_WHAT YOU SHOULD DO:_ A verbatim transcript of the data below is required, images omitted.

_DATA IN THIS EXERCISE:_
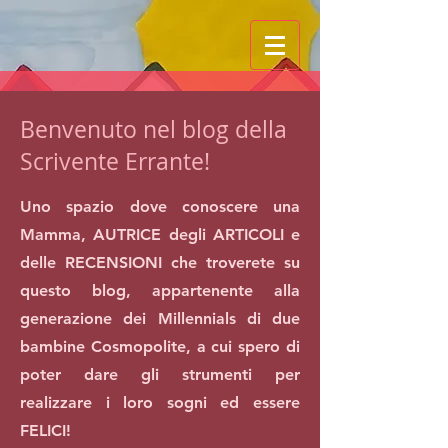
Benvenuto nel blog della
Scrivente Errante!
Uno spazio dove conoscere una
Mamma, AUTRICE degli ARTICOLI e
delle RECENSIONI che troverete su
questo blog, appartenente alla
generazione dei Millennials di due
bambine Cosmopolite, a cui spero di
poter dare gli strumenti per
realizzare i loro sogni ed essere
FELICI!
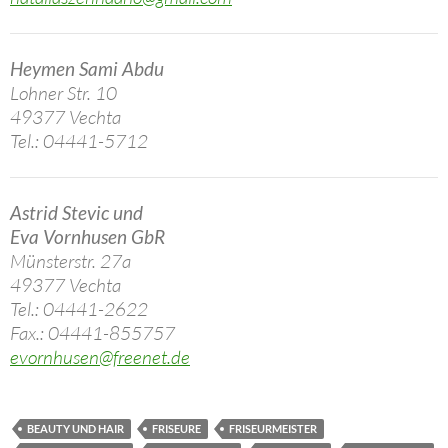
Heymen Sami Abdu
Lohner Str. 10
49377 Vechta
Tel.: 04441-5712
Astrid Stevic und
Eva Vornhusen GbR
Münsterstr. 27a
49377 Vechta
Tel.: 04441-2622
Fax.: 04441-855757
evornhusen@freenet.de
BEAUTY UND HAIR
FRISEURE
FRISEURMEISTER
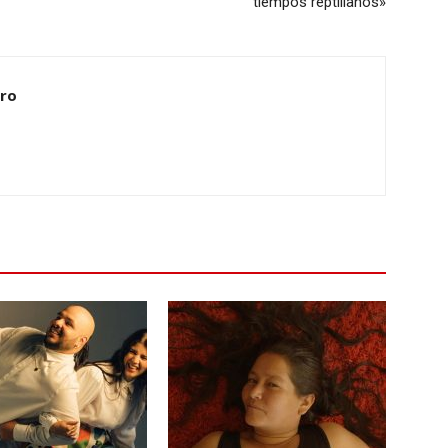
tiempos reptilianos»
ero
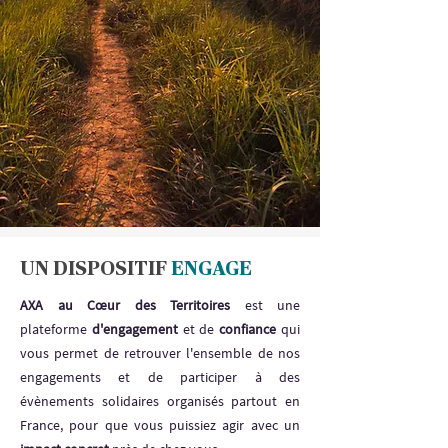
UN DISPOSITIF
ENGAGE
AXA au Cœur des Territoires
est une
plateforme
d'engagement
et de
confiance
qui
vous permet de retrouver l'ensemble de nos
engagements et de participer à des
évènements solidaires organisés partout en
France, pour que vous puissiez agir avec un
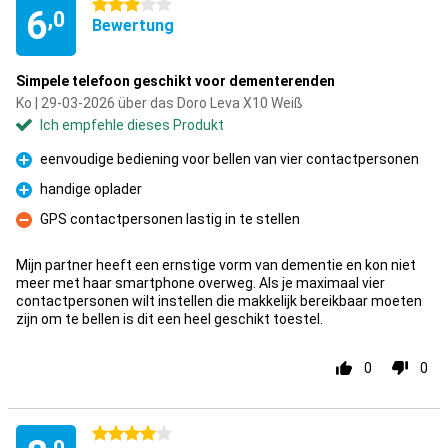
3 Sterne
6
,0
Bewertung
Simpele telefoon geschikt voor dementerenden
Ko | 29-03-2026 über das Doro Leva X10 Weiß
Ich empfehle dieses Produkt
eenvoudige bediening voor bellen van vier contactpersonen
Pro
handige oplader
Pro
GPS contactpersonen lastig in te stellen
Kontra
Mijn partner heeft een ernstige vorm van dementie en kon niet
meer met haar smartphone overweg. Als je maximaal vier
contactpersonen wilt instellen die makkelijk bereikbaar moeten
zijn om te bellen is dit een heel geschikt toestel.
0
0
4 Sterne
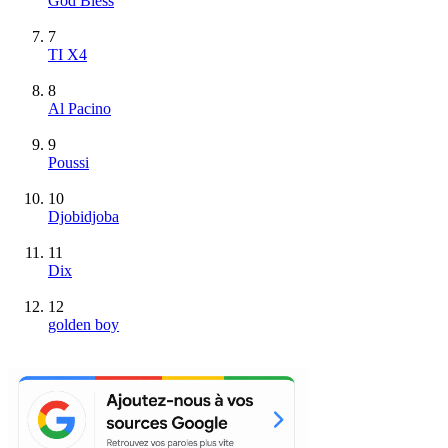
God Bless
7
TI X4
8
Al Pacino
9
Poussi
10
Djobidjoba
11
Dix
12
golden boy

_EXERCISE RESPONSE:_
Benvenuto nel blog della
Scrivente Errante!
Uno spazio dove conoscere una
Mamma, AUTRICE degli ARTICOLI e
delle RECENSIONI che troverete su
questo blog, appartenente alla
generazione dei Millennials di due
bambine Cosmopolite, a cui spero di
poter dare gli strumenti per
realizzare i loro sogni ed essere
FELICI!
Heymen Sami Abdu
Lohner Str. 10
49377 Vechta
Tel.: 04441-5712
Astrid Stevic und
Eva Vornhusen GbR
Münsterstr. 27a
49377 Vechta
Tel.: 04441-2622
Fax.: 04441-855757
evornhusen@freenet.de
BEAUTY UND HAIR
FRISEURE
FRISEURMEISTER
tiempos reptilianos»
ero
UN DISPOSITIF
ENGAGE
AXA au Cœur des Territoires
est une
plateforme
d'engagement
et de
confiance
qui
vous permet de retrouver l'ensemble de nos
engagements et de participer à des
évènements solidaires organisés partout en
France, pour que vous puissiez agir avec un
3 Sterne
6
,0
Bewertung
Simpele telefoon geschikt voor dementerenden
Ko | 29-03-2026 über das Doro Leva X10 Weiß
Ich empfehle dieses Produkt
eenvoudige bediening voor bellen van vier contactpersonen
Pro
handige oplader
Pro
GPS contactpersonen lastig in te stellen
Kontra
Mijn partner heeft een ernstige vorm van dementie en kon niet
meer met haar smartphone overweg. Als je maximaal vier
contactpersonen wilt instellen die makkelijk bereikbaar moeten
zijn om te bellen is dit een heel geschikt toestel.
0
0
4 Sterne
God Bless
7
TI X4
8
Al Pacino
9
Poussi
10
Djobidjoba
11
Dix
12
golden boy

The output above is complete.